Veganism and harm to animals before harvest

The aim of veganism is to avoid harming animals as much as possible. One of the main ways to do this is by eating and wearing products derived from plants rather than animals. However, due to common agricultural practices currently in use, the growing of some plant products involves animals being harmed at some stage before harvest. These can be animals harmed during clearing land for farms and factories, animals used to produce the manure, fish meal and blood and bone used as fertiliser, insects killed by pesticides, other 'pest' animals killed to protect crops and animals such as mice harmed by harvesting machines. In addition, some commercial crops are fertilised by bees owned and transported by bee keepers.

The fact is that, at present, living a vegan lifestyle causes some harm to animals. But does this invalidate the principle that we should avoid hurting others wherever we can? Since we can not be "perfect", is there any point in trying at all? This view is clearly illogical. The secondary deaths due to plant farming in no way excuse the deliberate killing of over half a billion farmed animals in Australia for food every year. We must always do our best. This view, that since we can not avoid all harm then we should not try to do better, is like claiming that since we may not be able to reduce the number of road traffic accidents to zero, then we should stop trying to make the roads safer.

Another issue is whether more animals are harmed by a plant-only diet than by a diet which includes animal products. Authors, such as Mike Archer, argue that a vegan diet causes more suffering than a meat diet, claiming that plant growing results in over 25 times more sentient animals being killed per kilogram of usable protein. While he gives some evidence for this, the argument has been thoroughly discredited and we refer you to the links listed at the end of this article.

In any case, a huge volume of crops is grown to feed farmed animals. In Australia, farmed animals consume more crops than humans, eating twice as much grain as people. Just like plant foods grown for human consumption, the production of these feed crops also harms animals.
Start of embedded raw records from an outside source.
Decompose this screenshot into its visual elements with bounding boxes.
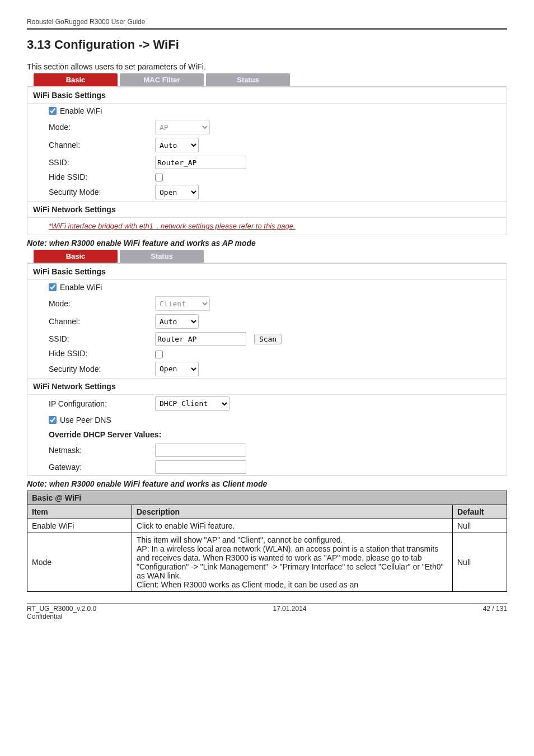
hide-ssid-label-client: Hide SSID:	[49, 349, 155, 358]
ap-tabbar: Basic MAC Filter Status	[34, 73, 507, 86]
security-mode-label: Security Mode:	[49, 188, 155, 197]
scan-button[interactable]: Scan	[254, 334, 282, 344]
tab-mac-filter[interactable]: MAC Filter	[120, 73, 204, 86]
ssid-label: SSID:	[49, 158, 155, 167]
hide-ssid-label: Hide SSID:	[49, 172, 155, 181]
col-default: Default	[453, 505, 507, 519]
enable-wifi-label: Enable WiFi	[60, 106, 102, 115]
client-tabbar: Basic Status	[34, 250, 507, 263]
footer-right: 42 / 131	[483, 605, 507, 620]
ap-panel: WiFi Basic Settings Enable WiFi Mode: AP…	[27, 86, 507, 235]
page-footer: RT_UG_R3000_v.2.0.0 Confidential 17.01.2…	[0, 604, 534, 620]
page-title: 3.13 Configuration -> WiFi	[27, 38, 507, 52]
note-ap-mode: Note: when R3000 enable WiFi feature and…	[27, 239, 507, 248]
gateway-label: Gateway:	[49, 463, 155, 472]
table-title: Basic @ WiFi	[27, 491, 507, 505]
mode-label-client: Mode:	[49, 299, 155, 308]
tab-basic-client[interactable]: Basic	[34, 250, 118, 263]
footer-center: 17.01.2014	[96, 605, 483, 620]
bridge-note-link[interactable]: *WiFi interface bridged with eth1，networ…	[49, 222, 296, 230]
col-description: Description	[132, 505, 453, 519]
ssid-input-client[interactable]	[155, 332, 246, 346]
gateway-input[interactable]	[155, 460, 246, 474]
enable-wifi-label-client: Enable WiFi	[60, 283, 102, 292]
netmask-input[interactable]	[155, 444, 246, 457]
hide-ssid-checkbox-client[interactable]	[155, 351, 163, 358]
ap-section-network: WiFi Network Settings	[27, 201, 507, 218]
client-section-network: WiFi Network Settings	[27, 378, 507, 395]
enable-wifi-checkbox-client[interactable]	[49, 283, 57, 291]
ip-config-label: IP Configuration:	[49, 399, 155, 408]
client-section-basic: WiFi Basic Settings	[27, 264, 507, 280]
ap-section-basic: WiFi Basic Settings	[27, 87, 507, 104]
tab-status[interactable]: Status	[206, 73, 290, 86]
security-mode-select[interactable]: Open	[155, 185, 199, 199]
mode-select[interactable]: AP	[155, 120, 210, 134]
mode-desc-line: Client: When R3000 works as Client mode,…	[137, 580, 448, 589]
tab-status-client[interactable]: Status	[120, 250, 204, 263]
description-table: Basic @ WiFi Item Description Default En…	[27, 491, 507, 592]
client-panel: WiFi Basic Settings Enable WiFi Mode: Cl…	[27, 263, 507, 475]
table-row: Enable WiFi Click to enable WiFi feature…	[27, 519, 507, 533]
ssid-input[interactable]	[155, 156, 246, 169]
running-header: Robustel GoRugged R3000 User Guide	[27, 18, 507, 26]
mode-desc-line: AP: In a wireless local area network (WL…	[137, 544, 448, 580]
note-client-mode: Note: when R3000 enable WiFi feature and…	[27, 479, 507, 488]
enable-wifi-checkbox[interactable]	[49, 107, 57, 115]
header-rule	[27, 28, 507, 30]
col-item: Item	[27, 505, 132, 519]
table-row: Mode This item will show "AP" and "Clien…	[27, 533, 507, 591]
mode-desc-line: This item will show "AP" and "Client", c…	[137, 535, 448, 544]
override-dhcp-heading: Override DHCP Server Values:	[27, 427, 507, 442]
netmask-label: Netmask:	[49, 446, 155, 455]
channel-label: Channel:	[49, 141, 155, 150]
channel-select[interactable]: Auto	[155, 138, 199, 152]
ssid-label-client: SSID:	[49, 334, 155, 343]
footer-left: RT_UG_R3000_v.2.0.0	[27, 605, 96, 613]
security-mode-label-client: Security Mode:	[49, 365, 155, 374]
hide-ssid-checkbox[interactable]	[155, 174, 163, 181]
channel-label-client: Channel:	[49, 317, 155, 326]
channel-select-client[interactable]: Auto	[155, 314, 199, 329]
tab-basic[interactable]: Basic	[34, 73, 118, 86]
bridge-note-row: *WiFi interface bridged with eth1，networ…	[27, 218, 507, 235]
footer-left2: Confidential	[27, 613, 96, 620]
mode-label: Mode:	[49, 123, 155, 132]
use-peer-dns-label: Use Peer DNS	[60, 416, 111, 424]
intro-text: This section allows users to set paramet…	[27, 62, 507, 71]
security-mode-select-client[interactable]: Open	[155, 362, 199, 376]
mode-select-client[interactable]: Client	[155, 296, 210, 311]
ip-config-select[interactable]: DHCP Client	[155, 396, 229, 411]
use-peer-dns-checkbox[interactable]	[49, 416, 57, 424]
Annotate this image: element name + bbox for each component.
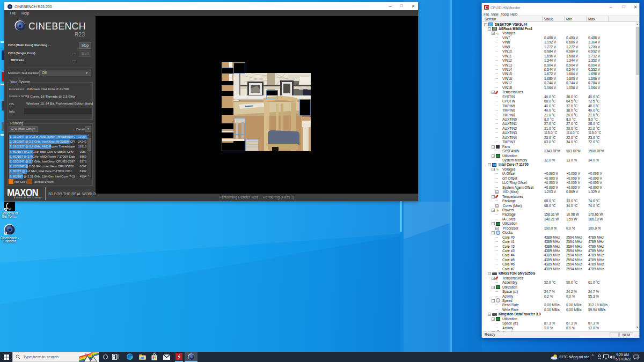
svg-text:2: 2 xyxy=(637,357,638,359)
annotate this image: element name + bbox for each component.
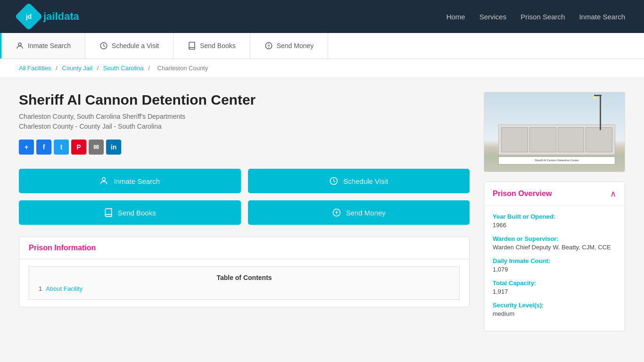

So, by eating plants directly, rather than feeding them to animals whom we then eat, there would be fewer acres of land under cultivation and so less incidental harm to animals.

The production of animal products inherently involves the suffering and death of animals, whereas in plant farming it is not a necessary part of the process. To solve the issue of animals being harmed in plant farming, we should encourage better plant farming practices to reduce this nonessential harm to animals. This is in addition to not eating animals directly. There are alternative methods of farming, such as veganics and stock-free farming, that try to address some of the issues, by using green manures, companion planting, encouraging natural pest control, more use of netting, etc. Other ways to protect animals could be the introduction of improved planting and harvesting methods. See this excellent video on veganics:

These alternative methods of farming are not yet widely used and do not yet produce enough food to feed a vegan world. Also, most plant products are sold as commodities and so it is very difficult to trace them back to the source to check how they were grown. Finally, information about which plant products cause less harm to animals is not yet widely known. It may be that, for example, millet causes less harm than rice and so we should tend to eat more millet.

All this means that currently vegans must eat plant foods that were grown in ways that may have caused harm to animals. This is unfortunate but unavoidable and is consistent with the principle that we should try the best we can to cause the least harm possible.

As Gary Francione says: "if we all went vegan because we cared morally about nonhumans, that would necessarily translate into methods of crop production that would be more mindful of incidental and unintended deaths." (See in comments here.)

Vegans avoid directly consuming animal products, avoid products tested on animals and check that animal products were not used in the production process after harvest. In general, they currently do not insist on absolutely no animal use before harvest. This is because, at the moment, it is not practicable to avoid all harm occurring before harvest and still provide enough plant food for all. However, many vegans will avoid cases where the harm caused to animals before harvest is well publicised or widespread, such as harm caused to orangutans due to palm oil plantations and the integral use of animals on traditional biodynamic farms.

In the future, when veganic methods of agriculture become more widespread, vegans will begin to insist on food grown using farming techniques that cause as little harm to animals as possible.